What you give back should match the records word for word.

Segment Start: Extracted data

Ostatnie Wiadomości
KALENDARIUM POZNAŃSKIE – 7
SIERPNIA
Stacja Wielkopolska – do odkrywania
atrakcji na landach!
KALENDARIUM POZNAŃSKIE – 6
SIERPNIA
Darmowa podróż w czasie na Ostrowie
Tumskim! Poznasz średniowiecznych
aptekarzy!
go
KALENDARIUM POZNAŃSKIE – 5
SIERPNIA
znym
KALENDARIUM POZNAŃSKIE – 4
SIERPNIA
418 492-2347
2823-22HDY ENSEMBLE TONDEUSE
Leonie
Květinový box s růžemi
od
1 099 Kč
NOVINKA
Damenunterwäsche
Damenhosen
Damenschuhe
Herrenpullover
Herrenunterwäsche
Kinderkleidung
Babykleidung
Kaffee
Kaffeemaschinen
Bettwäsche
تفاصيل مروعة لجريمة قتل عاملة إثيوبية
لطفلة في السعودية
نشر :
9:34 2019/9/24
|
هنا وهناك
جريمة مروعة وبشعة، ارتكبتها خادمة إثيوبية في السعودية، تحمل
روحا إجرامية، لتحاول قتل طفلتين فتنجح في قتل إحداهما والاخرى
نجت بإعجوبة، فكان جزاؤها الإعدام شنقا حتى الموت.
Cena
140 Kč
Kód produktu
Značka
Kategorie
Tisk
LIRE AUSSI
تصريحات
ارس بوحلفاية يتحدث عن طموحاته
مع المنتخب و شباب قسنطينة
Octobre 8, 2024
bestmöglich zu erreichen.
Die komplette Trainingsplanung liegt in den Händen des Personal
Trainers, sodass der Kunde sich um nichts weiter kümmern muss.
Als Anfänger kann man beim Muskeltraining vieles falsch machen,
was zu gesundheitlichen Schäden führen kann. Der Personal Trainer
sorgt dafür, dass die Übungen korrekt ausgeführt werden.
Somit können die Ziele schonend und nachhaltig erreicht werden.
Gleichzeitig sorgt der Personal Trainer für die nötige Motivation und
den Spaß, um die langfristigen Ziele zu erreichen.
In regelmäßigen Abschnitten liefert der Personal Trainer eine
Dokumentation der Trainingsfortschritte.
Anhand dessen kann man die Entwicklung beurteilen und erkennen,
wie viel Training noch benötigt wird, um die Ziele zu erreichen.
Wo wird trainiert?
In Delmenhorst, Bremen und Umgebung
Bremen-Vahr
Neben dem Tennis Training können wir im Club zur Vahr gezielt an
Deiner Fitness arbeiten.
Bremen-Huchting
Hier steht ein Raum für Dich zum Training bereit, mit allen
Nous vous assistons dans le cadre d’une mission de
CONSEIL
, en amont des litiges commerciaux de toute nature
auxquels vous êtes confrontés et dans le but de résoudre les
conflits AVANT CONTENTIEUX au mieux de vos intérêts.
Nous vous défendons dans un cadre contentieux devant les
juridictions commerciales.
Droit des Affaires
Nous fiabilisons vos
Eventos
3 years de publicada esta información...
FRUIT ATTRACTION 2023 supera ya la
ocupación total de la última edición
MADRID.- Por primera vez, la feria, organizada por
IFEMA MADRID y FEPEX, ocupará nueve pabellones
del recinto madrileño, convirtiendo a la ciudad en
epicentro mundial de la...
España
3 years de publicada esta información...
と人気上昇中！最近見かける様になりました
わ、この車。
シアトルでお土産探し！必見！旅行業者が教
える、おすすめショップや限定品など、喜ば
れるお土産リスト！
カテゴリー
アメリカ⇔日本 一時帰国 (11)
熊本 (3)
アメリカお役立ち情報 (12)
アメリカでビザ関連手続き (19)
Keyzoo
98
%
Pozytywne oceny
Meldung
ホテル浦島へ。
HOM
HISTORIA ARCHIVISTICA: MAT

Segment End: Extracted data

◆ **Solution**:
Ostatnie Wiadomości
KALENDARIUM POZNAŃSKIE – 7
SIERPNIA
Stacja Wielkopolska – do odkrywania
atrakcji na landach!
KALENDARIUM POZNAŃSKIE – 6
SIERPNIA
Darmowa podróż w czasie na Ostrowie
Tumskim! Poznasz średniowiecznych
aptekarzy!
go
KALENDARIUM POZNAŃSKIE – 5
SIERPNIA
znym
KALENDARIUM POZNAŃSKIE – 4
SIERPNIA
418 492-2347
2823-22HDY ENSEMBLE TONDEUSE
Leonie
Květinový box s růžemi
od
1 099 Kč
NOVINKA
Damenunterwäsche
Damenhosen
Damenschuhe
Herrenpullover
Herrenunterwäsche
Kinderkleidung
Babykleidung
Kaffee
Kaffeemaschinen
Bettwäsche
تفاصيل مروعة لجريمة قتل عاملة إثيوبية
لطفلة في السعودية
نشر :
9:34 2019/9/24
|
هنا وهناك
جريمة مروعة وبشعة، ارتكبتها خادمة إثيوبية في السعودية، تحمل
روحا إجرامية، لتحاول قتل طفلتين فتنجح في قتل إحداهما والاخرى
نجت بإعجوبة، فكان جزاؤها الإعدام شنقا حتى الموت.
Cena
140 Kč
Kód produktu
Značka
Kategorie
Tisk
LIRE AUSSI
تصريحات
ارس بوحلفاية يتحدث عن طموحاته
مع المنتخب و شباب قسنطينة
Octobre 8, 2024
bestmöglich zu erreichen.
Die komplette Trainingsplanung liegt in den Händen des Personal
Trainers, sodass der Kunde sich um nichts weiter kümmern muss.
Als Anfänger kann man beim Muskeltraining vieles falsch machen,
was zu gesundheitlichen Schäden führen kann. Der Personal Trainer
sorgt dafür, dass die Übungen korrekt ausgeführt werden.
Somit können die Ziele schonend und nachhaltig erreicht werden.
Gleichzeitig sorgt der Personal Trainer für die nötige Motivation und
den Spaß, um die langfristigen Ziele zu erreichen.
In regelmäßigen Abschnitten liefert der Personal Trainer eine
Dokumentation der Trainingsfortschritte.
Anhand dessen kann man die Entwicklung beurteilen und erkennen,
wie viel Training noch benötigt wird, um die Ziele zu erreichen.
Wo wird trainiert?
In Delmenhorst, Bremen und Umgebung
Bremen-Vahr
Neben dem Tennis Training können wir im Club zur Vahr gezielt an
Deiner Fitness arbeiten.
Bremen-Huchting
Hier steht ein Raum für Dich zum Training bereit, mit allen
Nous vous assistons dans le cadre d’une mission de
CONSEIL
, en amont des litiges commerciaux de toute nature
auxquels vous êtes confrontés et dans le but de résoudre les
conflits AVANT CONTENTIEUX au mieux de vos intérêts.
Nous vous défendons dans un cadre contentieux devant les
juridictions commerciales.
Droit des Affaires
Nous fiabilisons vos
Eventos
3 years de publicada esta información...
FRUIT ATTRACTION 2023 supera ya la
ocupación total de la última edición
MADRID.- Por primera vez, la feria, organizada por
IFEMA MADRID y FEPEX, ocupará nueve pabellones
del recinto madrileño, convirtiendo a la ciudad en
epicentro mundial de la...
España
3 years de publicada esta información...
と人気上昇中！最近見かける様になりました
わ、この車。
シアトルでお土産探し！必見！旅行業者が教
える、おすすめショップや限定品など、喜ば
れるお土産リスト！
カテゴリー
アメリカ⇔日本 一時帰国 (11)
熊本 (3)
アメリカお役立ち情報 (12)
アメリカでビザ関連手続き (19)
Keyzoo
98
%
Pozytywne oceny
Meldung
ホテル浦島へ。
HOM
HISTORIA ARCHIVISTICA: MAT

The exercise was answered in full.